Pourtant des solutions existent au-delà de l'indispensable rationalisation et de la simplification du système d'aides. Il nous faut impulser une nouvelle action économique territorialisée en faisant des agents de la Collectivité de Corse les correspondants privilégiés des acteurs économiques en partenariat avec les Chambres consulaires. Il nous faut également rallumer les moteurs de la croissance insulaire que sont l'investissement public et le financement bancaire pour accompagner les projets de développement. La Corse pourtant sur administrée a été jusqu'ici sans gouvernail économique et ce n'est pas le Programme de développement et d'aménagement durable de la Corse de 3000 pages, plus long que le Nouveau testament, récemment adopté, avec ses quelques rares actions économiques qui y remédiera.

Retrouver des capacités d'investissement

Pour rallumer le premier moteur, les collectivités doivent d'abord s'engager dans une charte signée avec l'État, à réduire leurs dépenses de fonctionnement pour retrouver des capacités d'investissement. Le deuxième ne redémarrera que si nous sommes capables collectivement de réorienter prioritairement le système de financement bancaire vers les TPE et les PME. C'est pourquoi, je plaide pour des Assises du financement des entreprises.

Partenariat entre la Chambre de commerce et d'industrie et la Collectivité territoriale de Corse

Dans ces chantiers de relance, la Chambre de Commerce et d'industrie de Corse doit jouer un rôle majeur à condition qu'on lui en laisse les moyens dans une gouvernance simplifiée, efficace, pour le seul bénéfice du développement de l'économie insulaire. C'est la bonne manière de nouer un partenariat gagnant-gagnant avec la Collectivité Territoriale de Corse et ses agences et offices. La Corse a besoin de s'appuyer sur ces deux piliers forts ; l'un politique avec la Collectivité territoriale et l'autre économique avec une CCI de Corse.

Ne réinventons pas un nouveau Plan Exceptionnel d'Investissements. Les fonds, censés moderniser les infrastructures peinent toujours à être consommés et ne servent pas le développement des entreprises pour cause d'improvisation en matière d'ingénierie et de financement de projets. C'est la maîtrise de ces deux compétences qui permet aux entreprises de se créer et de se développer. A défaut, elles risquent de disparaître ou de quitter l'île pour aller s'installer ailleurs.

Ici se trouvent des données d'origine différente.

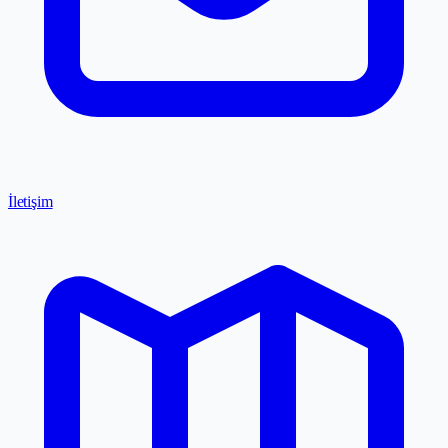
İletişim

Mais heureusement, derrière cette réalité, il y a des jeunes qui ont envie de créer et d'entreprendre en Corse. Ils ne connaissent pas les mêmes contraintes que leurs ainés. Plus agiles, plus mobiles, plus ouverts, élevés au numérique, ils peuvent transformer l'économie insulaire parce qu'ils expérimentent, essayent, échouent, recommencent. Ils sont l'avenir de la Corse. A nous de les soutenir et de les accompagner.